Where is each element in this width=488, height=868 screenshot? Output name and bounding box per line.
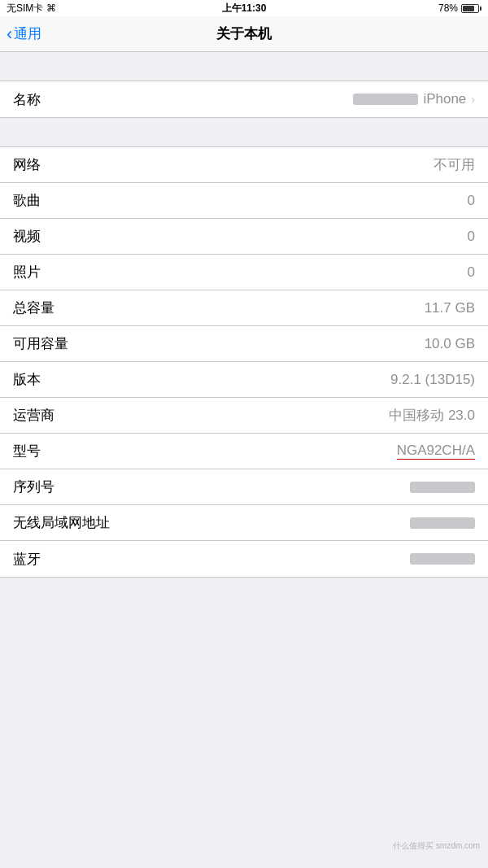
row-value-2: 0 bbox=[468, 229, 475, 245]
battery-icon bbox=[461, 4, 481, 13]
row-value-7: 中国移动 23.0 bbox=[389, 406, 475, 425]
row-value-6: 9.2.1 (13D15) bbox=[390, 372, 475, 388]
status-bar: 无SIM卡 ⌘ 上午11:30 78% bbox=[0, 0, 488, 16]
info-row-9: 序列号 bbox=[0, 469, 488, 505]
row-label-3: 照片 bbox=[13, 263, 41, 281]
back-label: 通用 bbox=[14, 24, 41, 43]
name-blurred bbox=[353, 94, 418, 105]
info-row-8: 型号NGA92CH/A bbox=[0, 434, 488, 469]
carrier-label: 无SIM卡 bbox=[7, 2, 43, 15]
wifi-icon: ⌘ bbox=[46, 2, 56, 14]
info-row-10: 无线局域网地址 bbox=[0, 505, 488, 541]
info-row-0: 网络不可用 bbox=[0, 147, 488, 183]
info-row-2: 视频0 bbox=[0, 219, 488, 255]
row-value-8: NGA92CH/A bbox=[397, 443, 475, 460]
iphone-label: iPhone bbox=[423, 91, 466, 107]
chevron-right-icon: › bbox=[471, 93, 475, 106]
row-label-2: 视频 bbox=[13, 227, 41, 246]
row-value-1: 0 bbox=[468, 193, 475, 209]
row-value-11 bbox=[410, 553, 475, 565]
row-label-10: 无线局域网地址 bbox=[13, 513, 110, 532]
status-right: 78% bbox=[438, 2, 481, 14]
row-label-7: 运营商 bbox=[13, 406, 54, 425]
row-label-4: 总容量 bbox=[13, 299, 54, 317]
row-label-6: 版本 bbox=[13, 370, 41, 389]
name-label: 名称 bbox=[13, 90, 41, 109]
row-label-0: 网络 bbox=[13, 155, 41, 174]
row-label-5: 可用容量 bbox=[13, 334, 68, 353]
info-row-1: 歌曲0 bbox=[0, 183, 488, 219]
back-button[interactable]: ‹ 通用 bbox=[7, 24, 41, 43]
row-label-9: 序列号 bbox=[13, 478, 54, 496]
row-value-9 bbox=[410, 482, 475, 493]
info-row-5: 可用容量10.0 GB bbox=[0, 326, 488, 362]
watermark: 什么值得买 smzdm.com bbox=[393, 840, 480, 852]
nav-bar: ‹ 通用 关于本机 bbox=[0, 16, 488, 52]
blurred-value-11 bbox=[410, 553, 475, 565]
info-row-4: 总容量11.7 GB bbox=[0, 290, 488, 326]
row-value-4: 11.7 GB bbox=[425, 300, 475, 316]
name-value: iPhone › bbox=[353, 91, 475, 107]
info-row-6: 版本9.2.1 (13D15) bbox=[0, 362, 488, 398]
info-row-3: 照片0 bbox=[0, 255, 488, 290]
chevron-left-icon: ‹ bbox=[7, 25, 12, 43]
info-row-11: 蓝牙 bbox=[0, 541, 488, 577]
row-value-3: 0 bbox=[468, 264, 475, 281]
page-title: 关于本机 bbox=[216, 24, 272, 43]
row-label-1: 歌曲 bbox=[13, 191, 41, 210]
info-section: 网络不可用歌曲0视频0照片0总容量11.7 GB可用容量10.0 GB版本9.2… bbox=[0, 146, 488, 578]
row-value-5: 10.0 GB bbox=[425, 336, 475, 352]
model-underlined: NGA92CH/A bbox=[397, 443, 475, 460]
row-label-11: 蓝牙 bbox=[13, 550, 41, 569]
row-value-0: 不可用 bbox=[434, 155, 475, 174]
section-gap-2 bbox=[0, 118, 488, 146]
name-row[interactable]: 名称 iPhone › bbox=[0, 81, 488, 117]
name-section: 名称 iPhone › bbox=[0, 81, 488, 118]
info-row-7: 运营商中国移动 23.0 bbox=[0, 398, 488, 434]
battery-percent: 78% bbox=[438, 2, 458, 14]
blurred-value-9 bbox=[410, 482, 475, 493]
section-gap-1 bbox=[0, 52, 488, 81]
status-left: 无SIM卡 ⌘ bbox=[7, 2, 56, 15]
row-label-8: 型号 bbox=[13, 442, 41, 460]
blurred-value-10 bbox=[410, 517, 475, 529]
status-time: 上午11:30 bbox=[222, 2, 267, 15]
row-value-10 bbox=[410, 517, 475, 529]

****************************************

### REQUIRED ACTION
From the material above, output every line exactly as written, dropping any picture.

### ANSWER SPACE
Where is each element in this width=488, height=868 screenshot? Output name and bounding box per line.
row-value-2: 0 bbox=[468, 229, 475, 245]
battery-icon bbox=[461, 4, 481, 13]
row-value-7: 中国移动 23.0 bbox=[389, 406, 475, 425]
row-value-6: 9.2.1 (13D15) bbox=[390, 372, 475, 388]
status-bar: 无SIM卡 ⌘ 上午11:30 78% bbox=[0, 0, 488, 16]
info-row-9: 序列号 bbox=[0, 469, 488, 505]
row-label-3: 照片 bbox=[13, 263, 41, 281]
back-label: 通用 bbox=[14, 24, 41, 43]
name-blurred bbox=[353, 94, 418, 105]
info-row-8: 型号NGA92CH/A bbox=[0, 434, 488, 469]
carrier-label: 无SIM卡 bbox=[7, 2, 43, 15]
wifi-icon: ⌘ bbox=[46, 2, 56, 14]
info-row-10: 无线局域网地址 bbox=[0, 505, 488, 541]
info-row-0: 网络不可用 bbox=[0, 147, 488, 183]
info-row-2: 视频0 bbox=[0, 219, 488, 255]
row-value-8: NGA92CH/A bbox=[397, 443, 475, 460]
iphone-label: iPhone bbox=[423, 91, 466, 107]
chevron-right-icon: › bbox=[471, 93, 475, 106]
row-label-2: 视频 bbox=[13, 227, 41, 246]
row-value-1: 0 bbox=[468, 193, 475, 209]
row-value-11 bbox=[410, 553, 475, 565]
row-label-10: 无线局域网地址 bbox=[13, 513, 110, 532]
status-right: 78% bbox=[438, 2, 481, 14]
row-label-7: 运营商 bbox=[13, 406, 54, 425]
row-label-4: 总容量 bbox=[13, 299, 54, 317]
row-label-6: 版本 bbox=[13, 370, 41, 389]
name-label: 名称 bbox=[13, 90, 41, 109]
row-label-0: 网络 bbox=[13, 155, 41, 174]
row-label-5: 可用容量 bbox=[13, 334, 68, 353]
info-row-1: 歌曲0 bbox=[0, 183, 488, 219]
back-button[interactable]: ‹ 通用 bbox=[7, 24, 41, 43]
row-label-9: 序列号 bbox=[13, 478, 54, 496]
row-value-9 bbox=[410, 482, 475, 493]
info-row-5: 可用容量10.0 GB bbox=[0, 326, 488, 362]
watermark: 什么值得买 smzdm.com bbox=[393, 840, 480, 852]
nav-bar: ‹ 通用 关于本机 bbox=[0, 16, 488, 52]
blurred-value-11 bbox=[410, 553, 475, 565]
info-row-4: 总容量11.7 GB bbox=[0, 290, 488, 326]
row-value-4: 11.7 GB bbox=[425, 300, 475, 316]
name-value: iPhone › bbox=[353, 91, 475, 107]
info-row-6: 版本9.2.1 (13D15) bbox=[0, 362, 488, 398]
info-row-3: 照片0 bbox=[0, 255, 488, 290]
chevron-left-icon: ‹ bbox=[7, 25, 12, 43]
info-row-11: 蓝牙 bbox=[0, 541, 488, 577]
row-value-3: 0 bbox=[468, 264, 475, 281]
page-title: 关于本机 bbox=[216, 24, 272, 43]
row-label-1: 歌曲 bbox=[13, 191, 41, 210]
info-section: 网络不可用歌曲0视频0照片0总容量11.7 GB可用容量10.0 GB版本9.2… bbox=[0, 146, 488, 578]
row-value-5: 10.0 GB bbox=[425, 336, 475, 352]
model-underlined: NGA92CH/A bbox=[397, 443, 475, 460]
row-label-11: 蓝牙 bbox=[13, 550, 41, 569]
row-value-0: 不可用 bbox=[434, 155, 475, 174]
section-gap-2 bbox=[0, 118, 488, 146]
name-row[interactable]: 名称 iPhone › bbox=[0, 81, 488, 117]
name-section: 名称 iPhone › bbox=[0, 81, 488, 118]
info-row-7: 运营商中国移动 23.0 bbox=[0, 398, 488, 434]
battery-percent: 78% bbox=[438, 2, 458, 14]
blurred-value-9 bbox=[410, 482, 475, 493]
section-gap-1 bbox=[0, 52, 488, 81]
status-left: 无SIM卡 ⌘ bbox=[7, 2, 56, 15]
row-label-8: 型号 bbox=[13, 442, 41, 460]
blurred-value-10 bbox=[410, 517, 475, 529]
status-time: 上午11:30 bbox=[222, 2, 267, 15]
row-value-10 bbox=[410, 517, 475, 529]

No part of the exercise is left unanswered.